> [Task details]: Would you restate each line of the data below word for word, without its pictures?

[Items listed in a dataset]
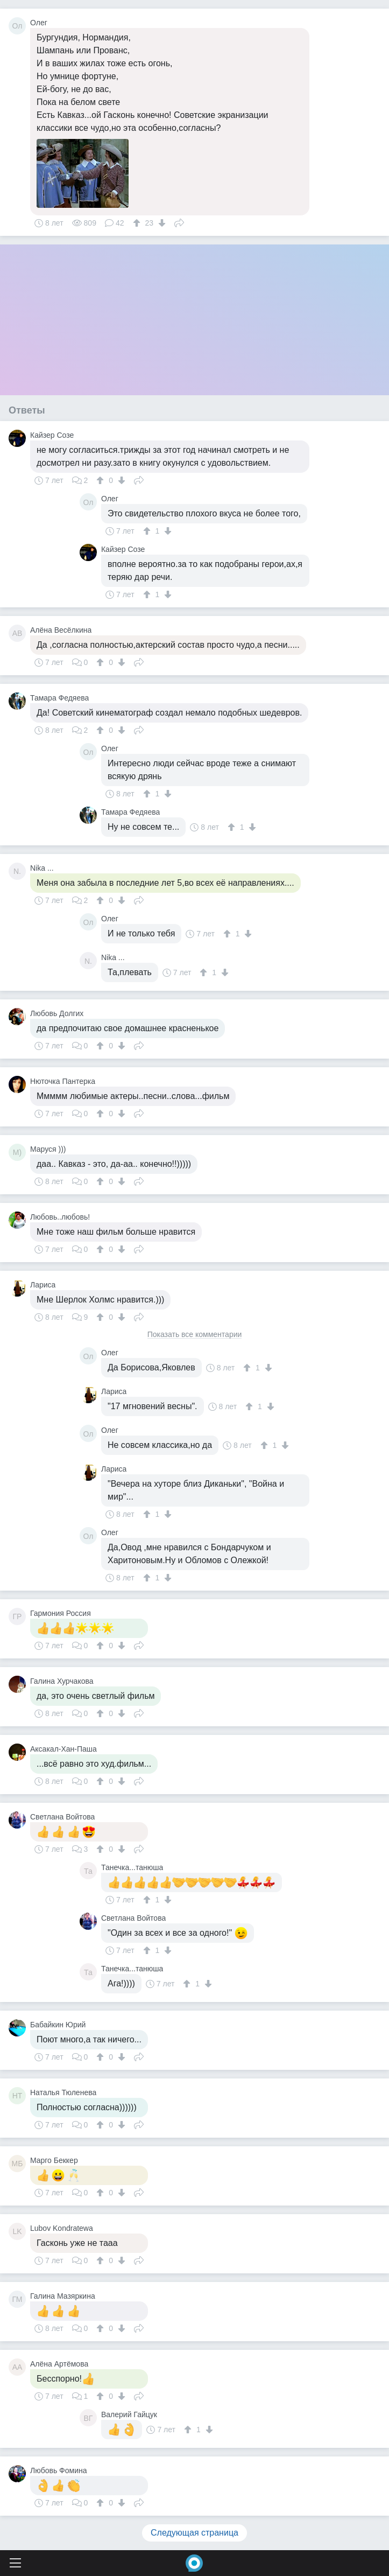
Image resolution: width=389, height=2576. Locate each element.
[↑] (138, 223)
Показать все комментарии (194, 1335)
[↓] (160, 223)
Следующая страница (194, 2532)
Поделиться (179, 221)
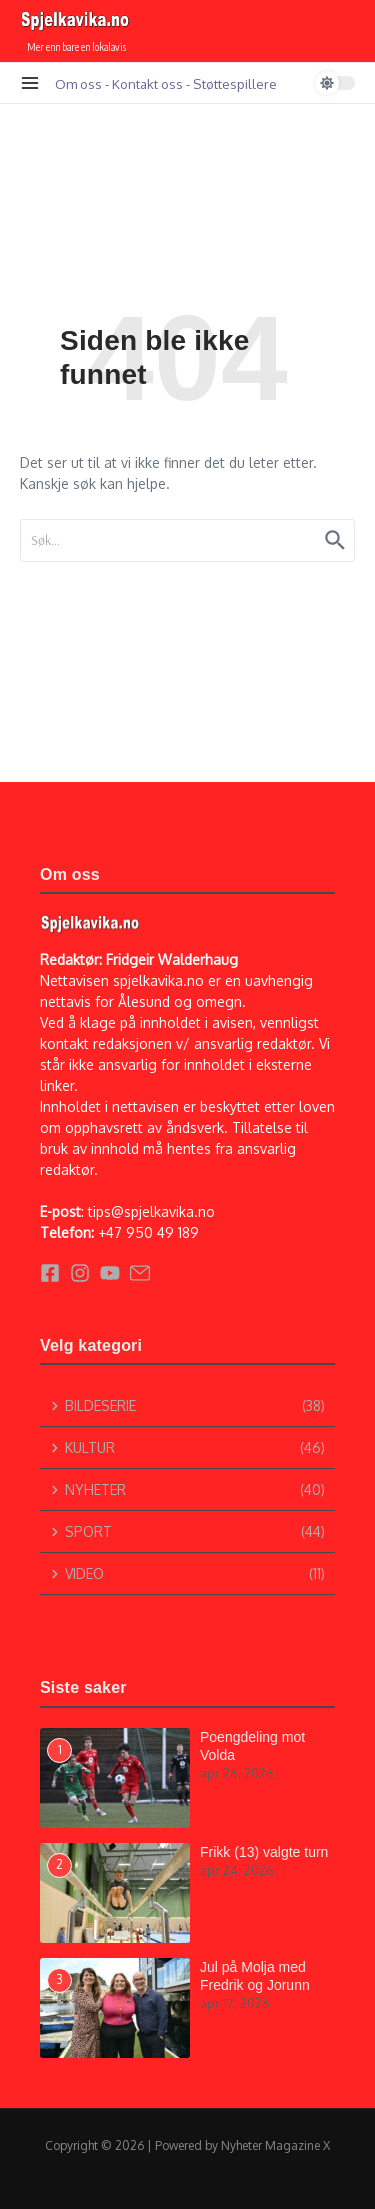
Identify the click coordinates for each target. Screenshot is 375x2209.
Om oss (78, 83)
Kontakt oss (147, 83)
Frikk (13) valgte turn (264, 1852)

> [Answer for this exercise]:
Image resolution: width=389, height=2576. Locate each element.
[↑] (138, 223)
Показать все комментарии (194, 1335)
[↓] (160, 223)
Следующая страница (194, 2532)
Поделиться (179, 221)
Identify the click coordinates for each target. Screenshot is 375x2209.
Om oss (78, 83)
Kontakt oss (147, 83)
Frikk (13) valgte turn (264, 1852)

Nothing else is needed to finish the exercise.